I have a private blog where I discuss my marriage problems in-depth to a few caring people, but I wanted to provide a general update here as well. I am on depression/anxiety medication now, and it was rough at first, but my body has adjusted to them. I’m definitely experiencing more even emotions without the roller-coaster ups and downs. And yet, depression still hits, like when my husband of 12 years doesn’t know that I need my glasses for far away (I’ve only been near-sighted for most of my life). And when I’m making financial decisions based on the fact that we have no net income, and my husband tells me I can spend as much as I like (because he knows I won’t spend too much). He doesn’t understand how confusing and frustrating that is. I want to get a job, but I have three kids to take care of.
And then there’s the whole trust thing. It doesn’t work. I find myself starting to be able to meet his eye, talk back to him, and then he says something that sets me back to where I was. I hate it. I actually find myself hating my life.
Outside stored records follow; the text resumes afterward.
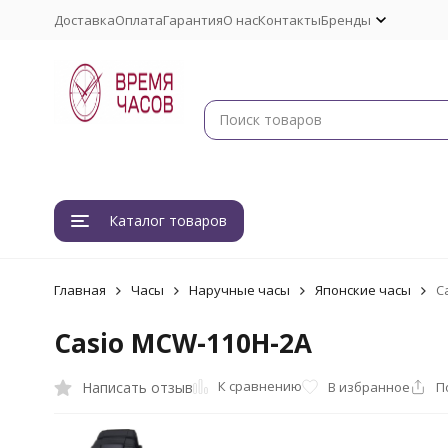
Доставка
Оплата
Гарантия
О нас
Контакты
Бренды
Каталог товаров
Главная
Часы
Наручные часы
Японские часы
C
Casio MCW-110H-2A
К сравнению
Написать отзыв
В избранное
П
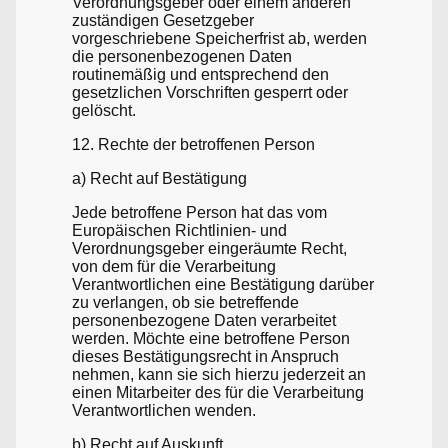
Verordnungsgeber oder einem anderen
zuständigen Gesetzgeber
vorgeschriebene Speicherfrist ab, werden
die personenbezogenen Daten
routinemäßig und entsprechend den
gesetzlichen Vorschriften gesperrt oder
gelöscht.
12. Rechte der betroffenen Person
a) Recht auf Bestätigung
Jede betroffene Person hat das vom
Europäischen Richtlinien- und
Verordnungsgeber eingeräumte Recht,
von dem für die Verarbeitung
Verantwortlichen eine Bestätigung darüber
zu verlangen, ob sie betreffende
personenbezogene Daten verarbeitet
werden. Möchte eine betroffene Person
dieses Bestätigungsrecht in Anspruch
nehmen, kann sie sich hierzu jederzeit an
einen Mitarbeiter des für die Verarbeitung
Verantwortlichen wenden.
b) Recht auf Auskunft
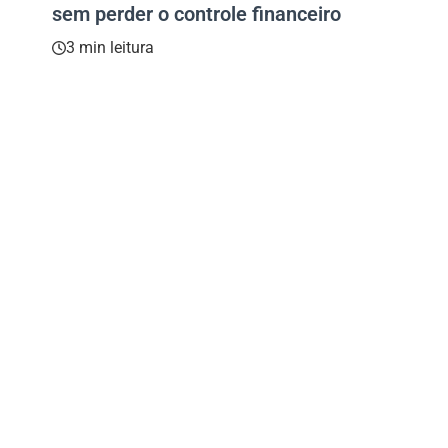
sem perder o controle financeiro
3 min leitura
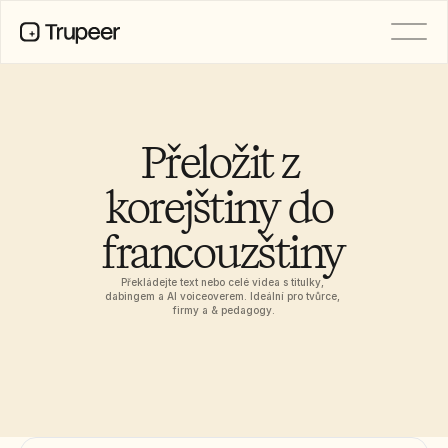
PRODUCT
Video
Documentation
Přeložit z 
Translation
Knowledge Base
korejštiny do 
AI Avatars
Brand Kits
francouzštiny
Shared Pages
AI Screen Recording
Překládejte text nebo celé videa s titulky, 
dabingem a AI voiceoverem. Ideální pro tvůrce, 
firmy a & pedagogy.
RESOURCES
AI Champions of Change
Trust Center
Nové produkty
Doc Templates
Industry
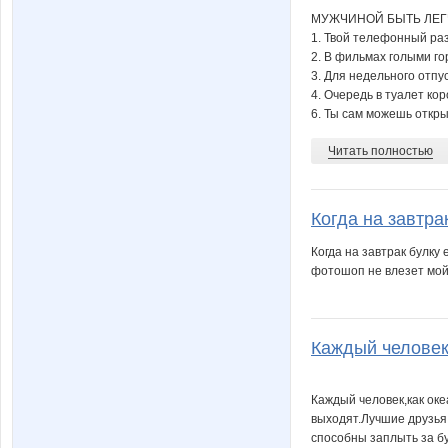
МУЖЧИНОЙ БЫТЬ ЛЕГЧЕ
1. Твой телефонный раз
2. В фильмах голыми г
3. Для недельного отпу
4. Очередь в туалет кор
6. Ты сам можешь открыт
Читать полностью
Когда на завтрак
Когда на завтрак булку
фотошоп не влезет мой
Каждый человек,
Каждый человек,как оке
выходят.Лучшие друзья 
способны заплыть за бу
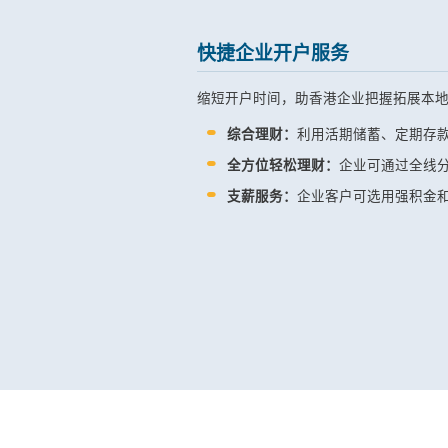
快捷企业开户服务
缩短开户时间，助香港企业把握拓展本
综合理财：
利用活期储蓄、定期存
全方位轻松理财：
企业可通过全线
支薪服务：
企业客户可选用强积金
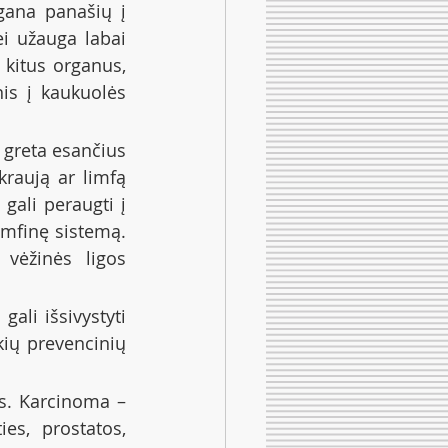
gana panašių į 
ei užauga labai 
 kitus organus, 
s į kaukuolės 
 greta esančius 
kraują ar limfą 
gali peraugti į 
imfinę sistemą. 
vėžinės ligos 
ali išsivystyti 
kių prevencinių 
s. Karcinoma – 
es, prostatos, 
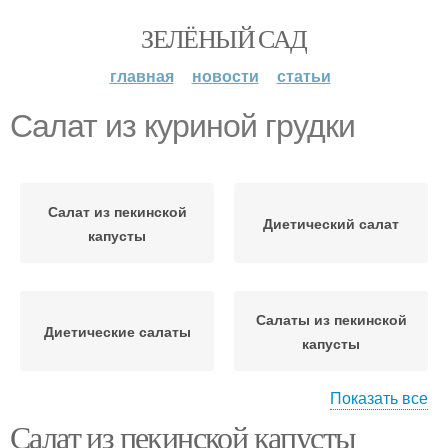
ЗЕЛЁНЫЙ САД
главная
новости
статьи
Салат из куриной грудки
Салат из пекинской
Диетический салат
капусты
Салаты из пекинской
Диетические салаты
капусты
Показать все
Салат из пекинской капусты
Салат с фенхелем
Салат из курицы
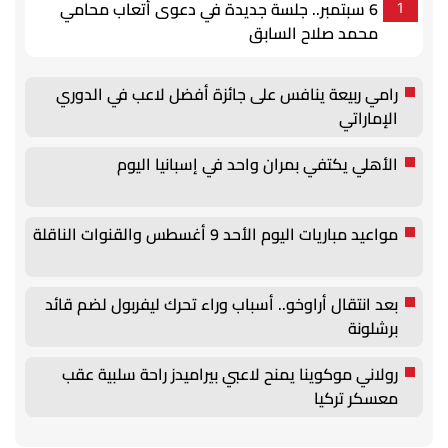
6 سبتمبر.. جلسة جديدة في دعوى أتعاب محامي
1
محمد صلاح السابق
رامي ربيعة ينافس على جائزة أفضل لاعب في الدوري
الإماراتي
الأهلي يكتفي بمران واحد في إسبانيا اليوم
مواعيد مباريات اليوم الأحد 9 أغسطس والقنوات الناقلة
بعد انتقال أراوخو.. أسباب وراء تحرك ليفربول لضم قائد
برشلونة
رولاني موكوينا يمنح لاعبي بيراميدز راحة سلبية عقب
معسكر تركيا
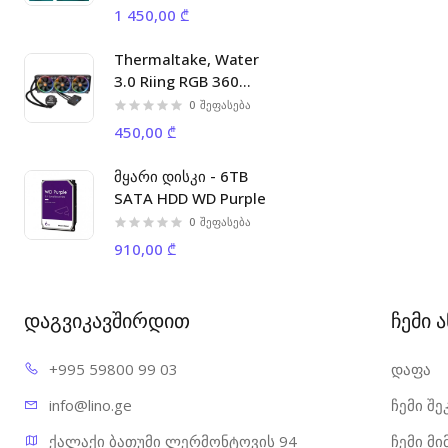
1 450,00 ₾
Thermaltake, Water
3.0 Riing RGB 360
Liquid Cooler
0
შეფასება
450,00 ₾
მყარი დისკი - 6TB
SATA HDD WD Purple
0
შეფასება
910,00 ₾
დაგვიკავშირდით
ჩემი 
+995 598
00 99 03
დაფა
info@l
ino.ge
ჩემი შე
ქალაქი ბათუმი ლერმონტოვის 94
ჩემი მ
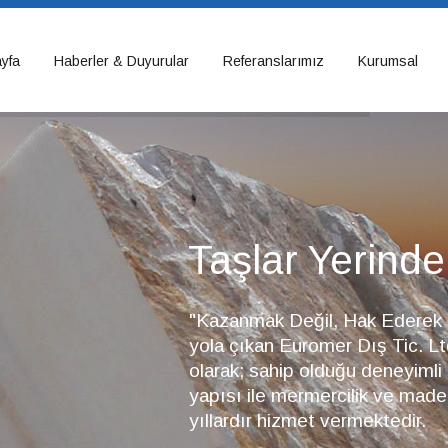
yfa
Haberler & Duyurular
Referanslarımız
Kurumsal
Taşlar Yerind
"Kazanmak Değil, Hak Ederek 
yola çıkan Euromer Dış Tic. Lt
olarak; sahip olduğu deneyimli
yapısı ile mermercilik ve made
yıllardır hizmet vermektedir.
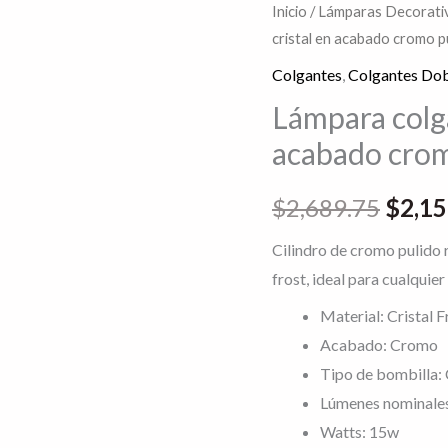
Lámpara
Inicio
/
Lámparas Decorativ
El
cristal en acabado cromo p
colgante
preci
led
Colgantes
,
Colgantes Dob
de
origin
Lámpara colga
acero
acabado crom
era:
y
cristal
$2,68
$
2,689.75
$
2,15
en
acabado
Cilindro de cromo pulido re
cromo
frost, ideal para cualquier
pulido
Material: Cristal 
cable
Acabado: Cromo
de
Tipo de bombilla:
3m
Lúmenes nominale
cantidad
Watts: 15w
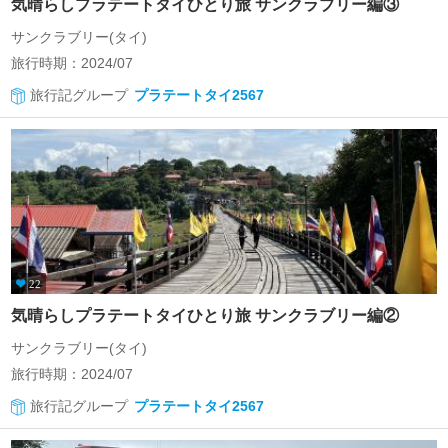
気晴らしプラテートタイひとり旅 サンクラブリー編③
サンクラブリー(タイ)
旅行時期：2024/07
旅行記グループ
プラテートタイ2567
22
気晴らしプラテートタイひとり旅 サンクラブリー編②
サンクラブリー(タイ)
旅行時期：2024/07
旅行記グループ
プラテートタイ2567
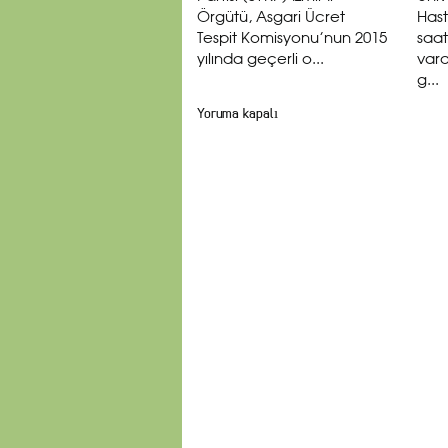
Örgütü, Asgari Ücret
Has
Tespit Komisyonu’nun 2015
saa
yılında geçerli o...
vard
g...
Yoruma kapalı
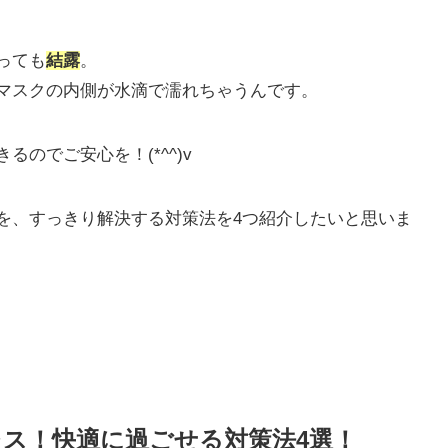
っても
結露
。
マスクの内側が水滴で濡れちゃうんです。
のでご安心を！(*^^)v
を、すっきり解決する対策法を4つ紹介したいと思いま
ス！快適に過ごせる対策法4選！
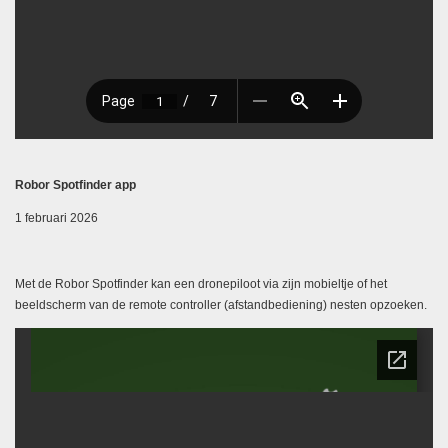
Robor Spotfinder app
1 februari 2026
Met de Robor Spotfinder kan een dronepiloot via zijn mobieltje of het
beeldscherm van de remote controller (afstandbediening) nesten opzoeken.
In Christ, I am loved. In this house, I am loved by my children. Desperately loved. Hugs and kisses every hour or so. I kind of get sick of it, but I am grateful, too. Why do I need to be so affected by my spouse’s lack of faithfulness and love? I wish I could get over it. I wish I could pour my energy into an art project or writing project, and use that as therapy, but all that seems too frivolous for these desperate times. I would feel guilty for being artistic when I should be practical. I find myself hating who I am, too, and I know that’s wrong. It’s hard to talk myself out of these thoughts. What is that called? Cognitive Behavioral Therapy. Change the way I think.
I’m not telling you all this so you can see how low I get. I’m writing because I need to know myself, and then I can work on praying about the specifics. And you can pray, too. Because God is in control, and He listens and understands.